It reminded me of a scene in a book I read a long time ago.

People are on a space craft going somewhere. The pilot becomes injured and can no longer fly the ship. A passenger (who is a pilot of another type of space craft) starts training with the injured pilot to learn to fly this craft. [i.e. The pilot is flying a 747, and the passenger flies DC-10s with different configuration of gauges, switches, and indicators]

They are far from any planets and rescue is not possible, and supplies are running out.

After awhile (weeks?/months?) of training, the passenger just cant get in the "flow/pattern/sequence" of operating the cockpit controls/indicators/gauges. While the pilot is out of the bridge, he starts tearing apart the cockpit and repositing the displays and controls and remounting them in the positions that match the controls of the space craft type he is familiar with.

When the pilot comes back and sees what the passenger is doing, he tries to attack him and is restrained by the other passengers/crew and taken to the med bay.

The passenger is now able to fly the ship due to the reconfigured layout that he has been trained on and knows.

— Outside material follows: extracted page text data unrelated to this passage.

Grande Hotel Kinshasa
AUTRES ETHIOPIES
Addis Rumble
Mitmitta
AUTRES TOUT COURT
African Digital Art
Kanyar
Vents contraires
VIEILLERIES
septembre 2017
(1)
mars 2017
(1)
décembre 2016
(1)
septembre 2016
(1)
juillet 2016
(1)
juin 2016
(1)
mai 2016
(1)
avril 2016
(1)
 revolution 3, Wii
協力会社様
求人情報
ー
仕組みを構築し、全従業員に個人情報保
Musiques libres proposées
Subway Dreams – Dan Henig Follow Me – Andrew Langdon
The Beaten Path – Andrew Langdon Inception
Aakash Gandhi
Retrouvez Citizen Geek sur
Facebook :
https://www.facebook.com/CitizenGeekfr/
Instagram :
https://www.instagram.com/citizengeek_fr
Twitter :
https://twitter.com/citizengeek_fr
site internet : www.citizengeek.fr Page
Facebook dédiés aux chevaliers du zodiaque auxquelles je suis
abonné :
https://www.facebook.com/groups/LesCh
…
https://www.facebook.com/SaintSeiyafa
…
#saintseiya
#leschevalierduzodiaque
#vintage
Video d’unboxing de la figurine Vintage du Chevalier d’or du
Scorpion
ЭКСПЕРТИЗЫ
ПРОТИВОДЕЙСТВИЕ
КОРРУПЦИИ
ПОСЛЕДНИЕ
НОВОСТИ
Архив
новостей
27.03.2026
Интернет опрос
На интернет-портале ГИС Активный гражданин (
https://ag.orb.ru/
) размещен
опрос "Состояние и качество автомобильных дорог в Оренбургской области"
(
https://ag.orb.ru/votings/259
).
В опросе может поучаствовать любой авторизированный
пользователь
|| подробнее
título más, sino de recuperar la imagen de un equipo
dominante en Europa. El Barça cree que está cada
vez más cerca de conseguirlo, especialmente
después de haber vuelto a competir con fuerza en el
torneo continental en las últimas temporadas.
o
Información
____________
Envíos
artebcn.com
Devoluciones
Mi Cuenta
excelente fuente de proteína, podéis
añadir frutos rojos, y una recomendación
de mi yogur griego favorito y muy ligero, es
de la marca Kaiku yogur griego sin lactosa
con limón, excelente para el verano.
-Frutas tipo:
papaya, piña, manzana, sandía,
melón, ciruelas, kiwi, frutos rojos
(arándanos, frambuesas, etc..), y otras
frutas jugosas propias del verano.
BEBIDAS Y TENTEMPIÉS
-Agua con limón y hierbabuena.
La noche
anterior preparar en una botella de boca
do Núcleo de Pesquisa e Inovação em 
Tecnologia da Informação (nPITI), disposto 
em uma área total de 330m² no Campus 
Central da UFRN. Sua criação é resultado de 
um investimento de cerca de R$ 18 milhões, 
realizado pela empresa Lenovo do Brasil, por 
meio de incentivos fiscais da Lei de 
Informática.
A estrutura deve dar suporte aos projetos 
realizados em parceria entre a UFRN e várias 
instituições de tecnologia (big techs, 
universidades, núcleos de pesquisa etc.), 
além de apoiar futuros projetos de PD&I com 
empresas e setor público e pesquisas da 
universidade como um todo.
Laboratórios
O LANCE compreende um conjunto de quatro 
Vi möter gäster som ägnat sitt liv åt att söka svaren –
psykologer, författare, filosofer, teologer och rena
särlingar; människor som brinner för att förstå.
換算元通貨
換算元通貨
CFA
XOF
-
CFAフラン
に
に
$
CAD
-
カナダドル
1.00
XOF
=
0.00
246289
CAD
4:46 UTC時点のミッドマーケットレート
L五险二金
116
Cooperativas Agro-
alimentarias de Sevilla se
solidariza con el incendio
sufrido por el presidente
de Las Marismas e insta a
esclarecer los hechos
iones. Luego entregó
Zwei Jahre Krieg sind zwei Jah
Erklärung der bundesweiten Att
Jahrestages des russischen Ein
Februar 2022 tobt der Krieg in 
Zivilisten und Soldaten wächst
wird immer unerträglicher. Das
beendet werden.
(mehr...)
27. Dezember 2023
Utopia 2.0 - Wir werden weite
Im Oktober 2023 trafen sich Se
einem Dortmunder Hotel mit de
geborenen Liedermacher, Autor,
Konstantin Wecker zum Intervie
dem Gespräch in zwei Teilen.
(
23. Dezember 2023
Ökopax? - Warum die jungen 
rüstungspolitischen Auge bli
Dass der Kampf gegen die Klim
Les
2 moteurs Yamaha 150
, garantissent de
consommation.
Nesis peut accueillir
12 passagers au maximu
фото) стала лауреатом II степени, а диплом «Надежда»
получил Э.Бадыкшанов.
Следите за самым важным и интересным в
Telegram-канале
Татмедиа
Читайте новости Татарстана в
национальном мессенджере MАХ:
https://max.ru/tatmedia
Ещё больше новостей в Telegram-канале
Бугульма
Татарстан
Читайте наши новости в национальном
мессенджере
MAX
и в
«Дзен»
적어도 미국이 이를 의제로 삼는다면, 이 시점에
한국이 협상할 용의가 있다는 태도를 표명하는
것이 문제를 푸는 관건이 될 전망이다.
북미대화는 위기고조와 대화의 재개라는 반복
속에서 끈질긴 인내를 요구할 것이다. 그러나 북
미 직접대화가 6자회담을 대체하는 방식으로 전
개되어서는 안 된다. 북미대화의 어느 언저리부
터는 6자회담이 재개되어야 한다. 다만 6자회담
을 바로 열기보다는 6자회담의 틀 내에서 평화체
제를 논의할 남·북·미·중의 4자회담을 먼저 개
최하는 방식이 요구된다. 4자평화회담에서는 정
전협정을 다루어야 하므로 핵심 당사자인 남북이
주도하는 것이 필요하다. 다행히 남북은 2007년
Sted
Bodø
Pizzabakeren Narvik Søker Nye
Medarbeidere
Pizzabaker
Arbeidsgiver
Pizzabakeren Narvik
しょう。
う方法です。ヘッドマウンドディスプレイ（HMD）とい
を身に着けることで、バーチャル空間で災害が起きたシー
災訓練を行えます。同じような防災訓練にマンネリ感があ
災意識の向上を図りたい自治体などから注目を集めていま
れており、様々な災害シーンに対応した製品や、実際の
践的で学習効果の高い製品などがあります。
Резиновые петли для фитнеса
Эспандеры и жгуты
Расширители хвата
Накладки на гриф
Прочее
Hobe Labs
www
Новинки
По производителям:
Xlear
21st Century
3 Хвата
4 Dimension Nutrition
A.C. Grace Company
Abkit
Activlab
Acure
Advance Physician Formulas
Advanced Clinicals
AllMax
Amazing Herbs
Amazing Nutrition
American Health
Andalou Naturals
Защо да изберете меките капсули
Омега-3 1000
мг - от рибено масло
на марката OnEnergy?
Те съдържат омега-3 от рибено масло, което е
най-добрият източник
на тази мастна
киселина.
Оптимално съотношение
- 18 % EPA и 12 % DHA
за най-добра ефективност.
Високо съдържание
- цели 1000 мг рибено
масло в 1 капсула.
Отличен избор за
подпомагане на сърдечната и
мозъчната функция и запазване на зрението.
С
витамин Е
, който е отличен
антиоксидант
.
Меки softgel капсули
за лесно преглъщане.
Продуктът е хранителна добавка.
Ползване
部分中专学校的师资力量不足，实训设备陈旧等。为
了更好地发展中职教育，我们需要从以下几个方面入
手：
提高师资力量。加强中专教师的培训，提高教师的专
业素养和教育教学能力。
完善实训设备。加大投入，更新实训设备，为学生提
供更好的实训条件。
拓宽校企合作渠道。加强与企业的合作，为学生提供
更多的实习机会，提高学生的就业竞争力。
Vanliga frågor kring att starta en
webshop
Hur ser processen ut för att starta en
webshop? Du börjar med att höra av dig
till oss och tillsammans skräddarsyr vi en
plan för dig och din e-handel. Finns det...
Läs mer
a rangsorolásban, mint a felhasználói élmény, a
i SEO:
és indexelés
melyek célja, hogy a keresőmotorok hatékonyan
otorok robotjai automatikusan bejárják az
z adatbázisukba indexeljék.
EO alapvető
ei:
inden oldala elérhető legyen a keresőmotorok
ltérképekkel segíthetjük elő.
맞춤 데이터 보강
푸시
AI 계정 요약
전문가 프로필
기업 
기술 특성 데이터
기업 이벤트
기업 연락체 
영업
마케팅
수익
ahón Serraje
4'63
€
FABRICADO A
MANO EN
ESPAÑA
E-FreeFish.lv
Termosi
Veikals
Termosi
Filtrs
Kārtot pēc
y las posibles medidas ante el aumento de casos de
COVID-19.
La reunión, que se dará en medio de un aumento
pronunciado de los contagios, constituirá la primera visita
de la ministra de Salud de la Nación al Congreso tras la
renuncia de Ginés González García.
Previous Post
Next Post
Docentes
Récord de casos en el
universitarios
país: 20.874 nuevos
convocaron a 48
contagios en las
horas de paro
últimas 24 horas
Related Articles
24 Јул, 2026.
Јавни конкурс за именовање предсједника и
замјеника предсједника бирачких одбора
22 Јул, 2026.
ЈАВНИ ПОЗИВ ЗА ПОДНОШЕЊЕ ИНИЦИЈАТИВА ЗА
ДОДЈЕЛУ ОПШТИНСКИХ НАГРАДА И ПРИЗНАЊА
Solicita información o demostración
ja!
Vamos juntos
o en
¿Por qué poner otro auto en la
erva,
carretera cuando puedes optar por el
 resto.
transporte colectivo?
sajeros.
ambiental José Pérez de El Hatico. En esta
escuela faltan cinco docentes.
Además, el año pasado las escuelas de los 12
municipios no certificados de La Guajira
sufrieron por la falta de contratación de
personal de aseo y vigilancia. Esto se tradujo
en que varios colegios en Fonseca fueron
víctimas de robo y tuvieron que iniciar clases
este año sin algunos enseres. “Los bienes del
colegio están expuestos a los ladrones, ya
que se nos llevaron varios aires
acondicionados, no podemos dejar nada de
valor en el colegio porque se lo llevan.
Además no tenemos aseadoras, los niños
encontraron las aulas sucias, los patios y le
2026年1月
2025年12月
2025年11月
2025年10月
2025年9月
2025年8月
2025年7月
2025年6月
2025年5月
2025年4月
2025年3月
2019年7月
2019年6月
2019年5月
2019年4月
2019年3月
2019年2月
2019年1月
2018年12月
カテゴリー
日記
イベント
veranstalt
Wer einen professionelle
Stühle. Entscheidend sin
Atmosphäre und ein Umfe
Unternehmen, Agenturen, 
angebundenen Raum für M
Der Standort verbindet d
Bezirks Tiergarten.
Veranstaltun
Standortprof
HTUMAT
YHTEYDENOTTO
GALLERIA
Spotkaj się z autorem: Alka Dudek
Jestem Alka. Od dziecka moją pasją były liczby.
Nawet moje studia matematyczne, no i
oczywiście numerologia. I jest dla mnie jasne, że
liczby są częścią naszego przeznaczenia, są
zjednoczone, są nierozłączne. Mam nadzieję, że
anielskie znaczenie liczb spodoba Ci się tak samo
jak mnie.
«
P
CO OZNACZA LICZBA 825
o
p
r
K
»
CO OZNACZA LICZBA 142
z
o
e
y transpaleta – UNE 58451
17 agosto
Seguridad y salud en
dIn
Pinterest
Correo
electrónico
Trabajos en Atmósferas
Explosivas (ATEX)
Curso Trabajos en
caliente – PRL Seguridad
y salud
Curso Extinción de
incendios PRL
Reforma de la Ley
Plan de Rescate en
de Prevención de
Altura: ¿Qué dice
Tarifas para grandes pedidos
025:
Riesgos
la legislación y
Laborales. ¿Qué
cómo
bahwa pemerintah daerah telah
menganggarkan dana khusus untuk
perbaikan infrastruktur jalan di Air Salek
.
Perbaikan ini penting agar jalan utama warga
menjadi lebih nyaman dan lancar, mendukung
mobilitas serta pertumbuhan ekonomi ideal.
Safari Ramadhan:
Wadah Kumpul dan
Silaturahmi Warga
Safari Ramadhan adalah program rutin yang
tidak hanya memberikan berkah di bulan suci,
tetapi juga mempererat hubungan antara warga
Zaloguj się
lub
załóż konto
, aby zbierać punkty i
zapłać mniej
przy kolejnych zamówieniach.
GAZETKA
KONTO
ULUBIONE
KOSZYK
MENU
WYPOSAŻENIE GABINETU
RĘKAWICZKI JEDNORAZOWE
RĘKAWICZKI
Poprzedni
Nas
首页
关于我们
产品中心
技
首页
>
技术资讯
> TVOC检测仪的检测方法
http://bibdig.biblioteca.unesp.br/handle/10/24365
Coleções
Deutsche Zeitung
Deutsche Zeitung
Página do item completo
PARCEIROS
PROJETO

I do have a John Brunner vibe, but that may be due to the novel "Polymath" in which a colony ship crash lands on an alien planet. But fortunately it contains a "planet-builder trainee" who can help them survive. Unfortunately his training in on a different planet type. (i.e. his training is on ice planet types, and they have landed on a jungle type planet.) So most of what he knows is not applicable, or does not cross over to the planet type he is on.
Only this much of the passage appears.